ICT to address traffic woes

Through its “Intelligent Transport Initiative,” Ericsson plans to use its advanced network of information communication technology (ICT) to tackle traffic-related problems in major cities, including Miami.

Miami ranks 12th in the Networked Society City Index, which ranks cities according to “their ability to transform ICT into social, economic, and environmental benefits.”

Ericsson has taken up this initiative as part of NEST’s theme this year, “Reinventing Urban Life.” According to a press release by the company, the motive behind such a proposal is “to enable creation of safe, sustainable and efficient transport systems in the market.”

Hans Vestberg, president and CEO, Ericsson

Hans Vestberg, Ericsson’s president and CEO, at NEST 2013. Via Ericsson

Discussing the proposal, Hans Vestberg, Ericsson’s president and CEO, said that “…To solve systemic issues of traffic congestion, carbon emissions, trash collection, residential crowding, and more, collaboration is the only way we will bring workable solutions to cities.”

Over the next year, the company plans to conduct research in areas like innovation, safety, and quality of service to better understand how Miami can provide customers with an intelligent transport system. The company will then propose actions to stimulate progress, eliminate inefficiencies, and generate new business.

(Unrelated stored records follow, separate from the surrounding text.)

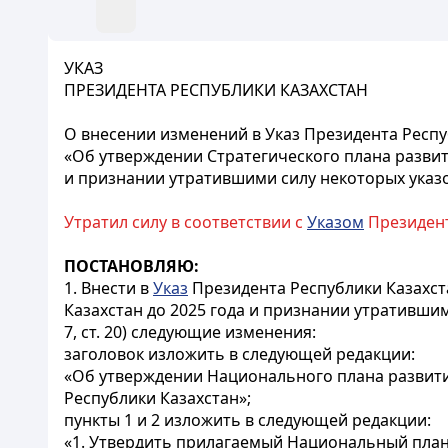
УКАЗ
ПРЕЗИДЕНТА РЕСПУБЛИКИ КАЗАХСТАН
О внесении изменений в Указ Президента Респуб
«Об утверждении Стратегического плана развит
и признании утратившими силу некоторых указ
Утратил силу в соответствии с
Указом
Президент
ПОСТАНОВЛЯЮ:
1. Внести в
Указ
Президента Республики Казахста
Казахстан до 2025 года и признании утратившим
7, ст. 20) следующие изменения:
заголовок изложить в следующей редакции:
«Об утверждении Национального плана развития
Республики Казахстан»;
пункты 1 и 2 изложить в следующей редакции:
«1. Утвердить прилагаемый Национальный план 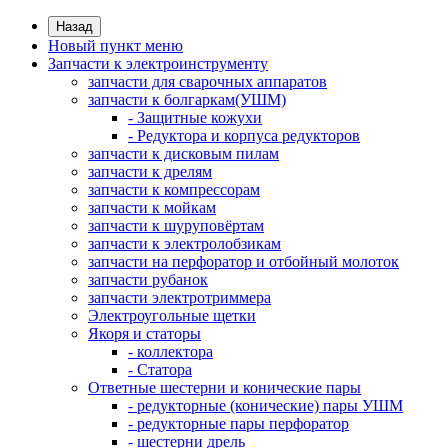
Назад
Новый пункт меню
Запчасти к электроинструменту
запчасти для сварочных аппаратов
запчасти к болгаркам(УШМ)
- Защитные кожухи
- Редуктора и корпуса редукторов
запчасти к дисковым пилам
запчасти к дрелям
запчасти к компрессорам
запчасти к мойкам
запчасти к шуруповёртам
запчасти к электролобзикам
запчасти на перфоратор и отбойный молоток
запчасти рубанок
запчасти электротриммера
Электроугольные щетки
Якоря и статоры
- коллектора
- Статора
Ответные шестерни и конические пары
- редукторные (конические) пары УШМ
- редукторные пары перфоратор
- шестерни дрель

Miami-Dade County had already looked at ICT as a way of addressing traffic congestion. As Angel Petisco, chief information officer of the county, says, “We in Miami Dade County have a traffic problem. We cannot necessarily widen our roads or build more.”

Projects to reduce traffic congestion in Miami

In Miami Dade County, officials are offering incentives to take public transportation, also collaborating with local businesses that offer deals and coupons to their customers who get around on public transport.

The city’s 911 system is also programmed to predict demand for emergency calls 90 days in advance, helping the fire department arrive at a scene on time and pull up a schematic of the building they have to enter.

Petisco is of the opinion that information about parking availability can stop drivers from cruising for parking, which will reduce carbon emissions. Predictive smartphone apps are in development to disperse parking information.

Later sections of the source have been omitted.